16 Kommentare zu Danke für nichts. 5 Fälle, in denen DSA-Autoren Spielleiter im Stich lassen

  1. Ich sage nur „A193 – An fremden Gestaden“. Eine Reise nach Uthuria und dessen Erkundung in 3,5 Kapiteln an dem ich schon seit… 4 Jahren mit meiner Gruppe spiele, weil der Großteil des Abenteuers aus Texten zu einer Wirtschafts- und Basisbau-Simulation besteht. Und der Rest ist gefüllt mit vagen Beschreibungen von Geschehnissen und Rahmenhandlungspunkten.
    Meine Gruppe hat durchaus Spass mit dem Abenteuer, aber als SL ist es wirklich wirklich schwer und zeitaufwendig daraus etwas zu machen.

  2. Die Quanionsqueste ist voll von solchen Nullinformationen in den Meisterhinweisrb, dafür – DSA-typisch – voller irrwitziger Details, die man für den Rest „dringend im Kopf behalten“ soll. War für mich der Abgewöhner des Spielleitebs,

  3. Sehr schöner Artikel – da greifst du einen ebenso äußerst wichtigen wie häufig sehr schwachen Punkt von Kaufabenteuern (vor allem) auf. Man könnte die Liste sicher noch sehr lange verlängern und das ganze nicht nur auf DSA eingrenzen. Bei „Contact – Schrecken aus der Tiefe“ z.B. besteht praktisch die ganze „mitgelieferte Kampagne“ leider nur aus einem mehrseitigen Handlungsexposé ohne spielpraktische Details.

    Letztlich aber wahrscheinlich schwierig zu entscheiden, wo die Frage des Geschmacks aufhört und die des guten Handwerks beginnt; und welche fehlenden Informationen vom individuellen SL / Autor als relevant erachtet werden, ist wahrscheinlich nicht immer so einfach zu beantworten wie beim genannten „Masken der Macht“ – hier klingt es fast eher nach „hey, Dein Abenteuer ist vier Seiten zu lang. Kürz‘ mal.“.

  4. Hey,

    ja, solche Aussagen und Hausarbeiten gibt es einige. Gott sei Dank nimmt die Anzahl derer jedoch ab. Also über DSA 1 darfst dann gar nicht berichten und über DSA 2… was sind da lustige Abenteuer drin, die .. nennen wir es mal… ausbaufähig sind in Ihrer Beschreibung den Meister zu helfen.

    Marco

    1. Ja, die alten Schinken sind schon jenseits von grenzwertig. Ich hatte kürzlich Das Schiff der verlorenen Seelen in Händen. Das Abenteuer ging nach seitenweise Vorlesetext los mit: „Letzte Nacht war ein heftiger Sturm, deshalb nehmt ihr alle erstmal Schaden.“ – Das passiert, bevor die Spieler auch nur irgendeine Möglichkeit hatten, zu handeln, oder Entscheidungen zu treffen. Von daher kommend, ist es fast ein Wunder, dass die DSA-Abenteuer irgendwann mal spielbar wurden.

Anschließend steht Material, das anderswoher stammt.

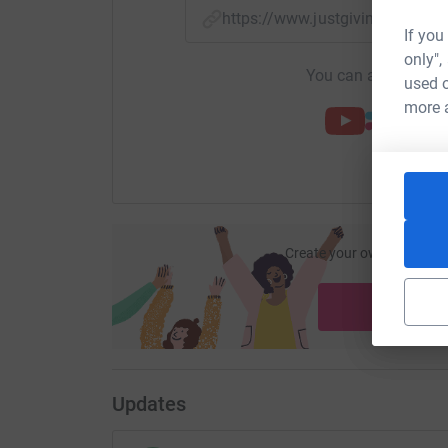
https://www.justgiving.com/f
If you
only",
You can also help by
used o
more 
Create your own fundraisi
ca
Start fu
Updates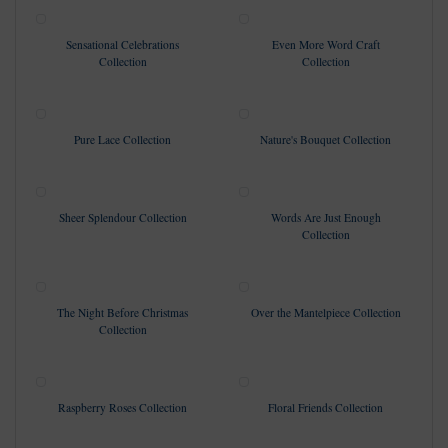
Sensational Celebrations
Even More Word Craft
Collection
Collection
Pure Lace Collection
Nature's Bouquet Collection
Sheer Splendour Collection
Words Are Just Enough
Collection
The Night Before Christmas
Over the Mantelpiece Collection
Collection
Raspberry Roses Collection
Floral Friends Collection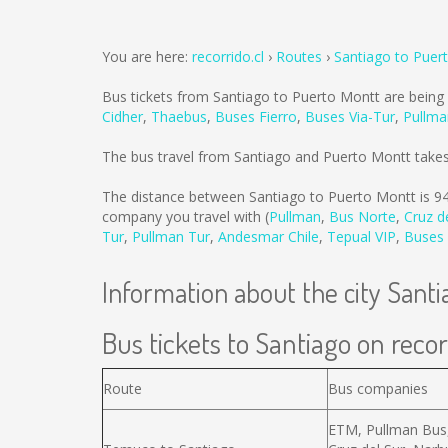
You are here:
recorrido.cl
Routes
Santiago to Puer
Bus tickets from Santiago to Puerto Montt are being
Cidher
,
Thaebus
,
Buses Fierro
,
Buses Via-Tur
,
Pullma
The bus travel from Santiago and Puerto Montt take
The distance between Santiago to Puerto Montt is
9
company you travel with (
Pullman
,
Bus Norte
,
Cruz d
Tur
,
Pullman Tur
,
Andesmar Chile
,
Tepual VIP
,
Buses 
Information about the city Santi
Bus tickets to Santiago on recor
Route
Bus companies
ETM, Pullman Bus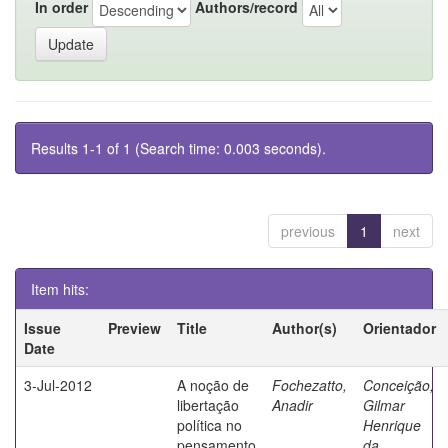
In order
Authors/record
Results 1-1 of 1 (Search time: 0.003 seconds).
previous
1
next
Item hits:
Issue
Preview
Title
Author(s)
Orientador
Date
3-Jul-2012
A noção de
Fochezatto,
Conceição,
libertação
Anadir
Gilmar
política no
Henrique
pensamento
da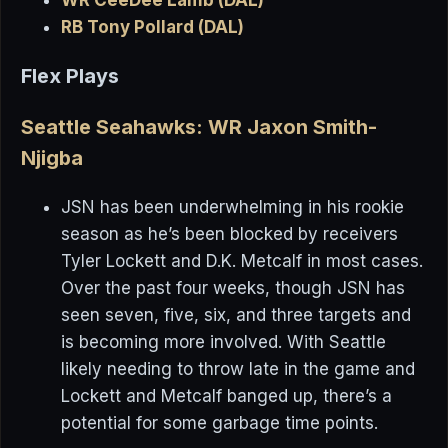
RB Tony Pollard (DAL)
Flex Plays
Seattle Seahawks: WR Jaxon Smith-
Njigba
JSN has been underwhelming in his rookie
season as he’s been blocked by receivers
Tyler Lockett and D.K. Metcalf in most cases.
Over the past four weeks, though JSN has
seen seven, five, six, and three targets and
is becoming more involved. With Seattle
likely needing to throw late in the game and
Lockett and Metcalf banged up, there’s a
potential for some garbage time points.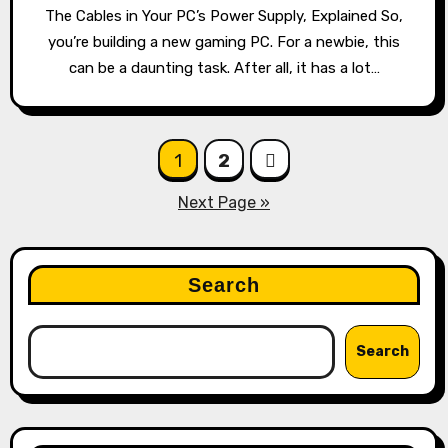
The Cables in Your PC’s Power Supply, Explained So,
you’re building a new gaming PC. For a newbie, this
can be a daunting task. After all, it has a lot…
Posts
1
2
pagination
Next Page »
Search
Search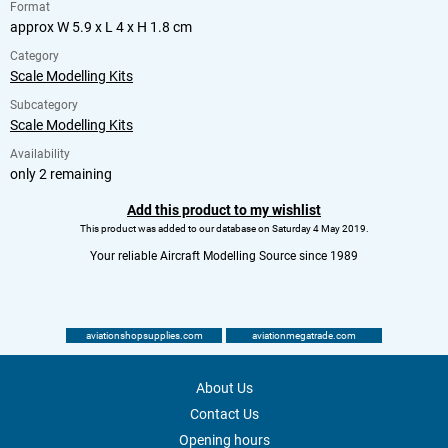
Format
approx W 5.9 x L 4 x H 1.8 cm
Category
Scale Modelling Kits
Subcategory
Scale Modelling Kits
Availability
only 2 remaining
Add this product to my wishlist
This product was added to our database on Saturday 4 May 2019.
Your reliable Aircraft Modelling Source since 1989
aviationshopsupplies.com
aviationmegatrade.com
About Us
Contact Us
Opening hours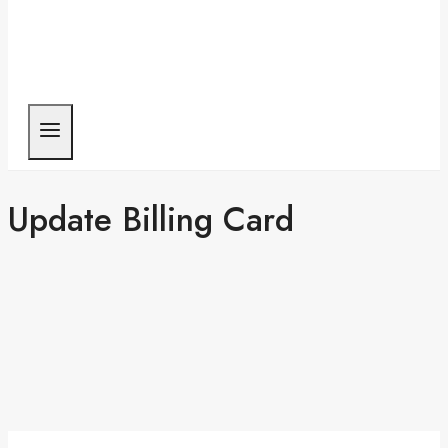
Update Billing Card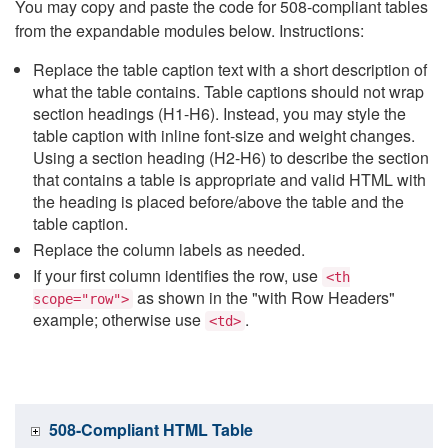
You may copy and paste the code for 508-compliant tables
from the expandable modules below. Instructions:
Replace the table caption text with a short description of
what the table contains. Table captions should not wrap
section headings (H1-H6). Instead, you may style the
table caption with inline font-size and weight changes.
Using a section heading (H2-H6) to describe the section
that contains a table is appropriate and valid HTML with
the heading is placed before/above the table and the
table caption.
Replace the column labels as needed.
If your first column identifies the row, use
<th
as shown in the "with Row Headers"
scope="row">
example; otherwise use
.
<td>
508-Compliant HTML Table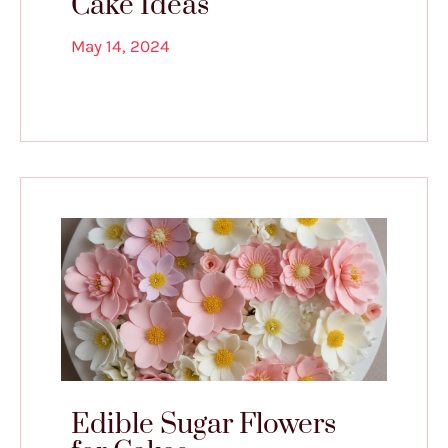
Cake Ideas
May 14, 2024
Edible Sugar Flowers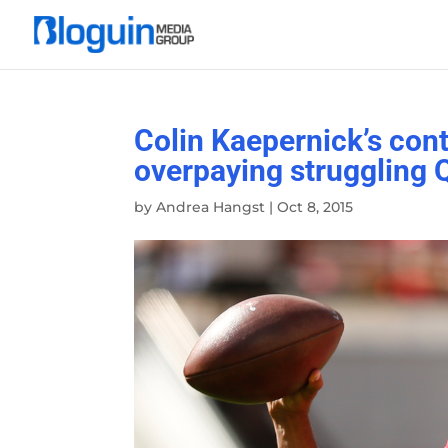
Colin Kaepernick’s con
overpaying struggling 
by
Andrea Hangst
|
Oct 8, 2015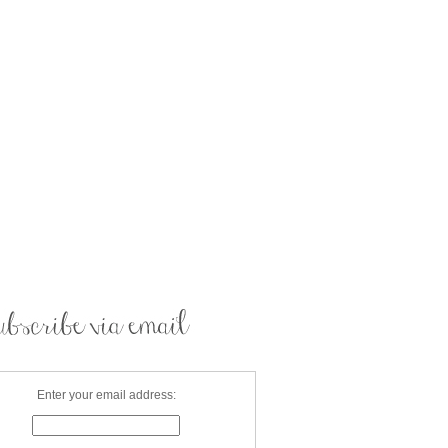
Enter your email address: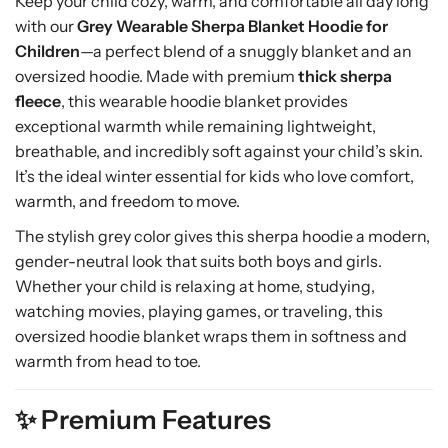
Keep your child cozy, warm, and comfortable all day long
r
r
with our
Grey Wearable Sherpa Blanket Hoodie for
m
m
,
,
Children
—a perfect blend of a snuggly blanket and an
O
O
oversized hoodie. Made with premium
thick sherpa
v
v
fleece
, this wearable hoodie blanket provides
e
e
exceptional warmth while remaining lightweight,
r
r
breathable, and incredibly soft against your child’s skin.
s
s
It’s the ideal winter essential for kids who love comfort,
i
i
warmth, and freedom to move.
z
z
e
e
The stylish grey color gives this sherpa hoodie a modern,
d
d
gender-neutral look that suits both boys and girls.
H
H
Whether your child is relaxing at home, studying,
o
o
watching movies, playing games, or traveling, this
o
o
oversized hoodie blanket wraps them in softness and
d
d
i
i
warmth from head to toe.
e
e
B
B
✨ Premium Features
l
l
a
a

    1. Den Bereich „Worst of“ auf deiner Seite wollte ich gerade mal durchstöbern, aber ich bin bei dem Renault-D&D-Video hängen geblieben und ich füchte, jetzt habe ich erstmal genug vom Internet. Und von Fantasy. Ich geh wieder ins Bett. Gute Nacht.

  5. Ich möchte übrigens hinzufügen, dass diese Nicht-Ausarbeitungen wirklich in den besten Abenteuer vorkommen. Erben des Zorns wird im Artikel schon genannt – das habe ich einmal als Vorabenteuer zur Drachenchronik gemeistert, was im Ganzen Spaß gemacht hat, aber eben auch eine Menge Arbeit erforderte. Nahtlos in diese Reihe fügt sich das Finalabenteuer der Quanionsqueste, das zwar an vielen Stellen liebevoll ausgearbeitet ist, aber nach dem Aufhänger – als Reminiszenz an das Finale von Masken der Macht, nehme ich an – den Weg ins Finalabenteuer ebenfalls in einem Absatz abhandelt.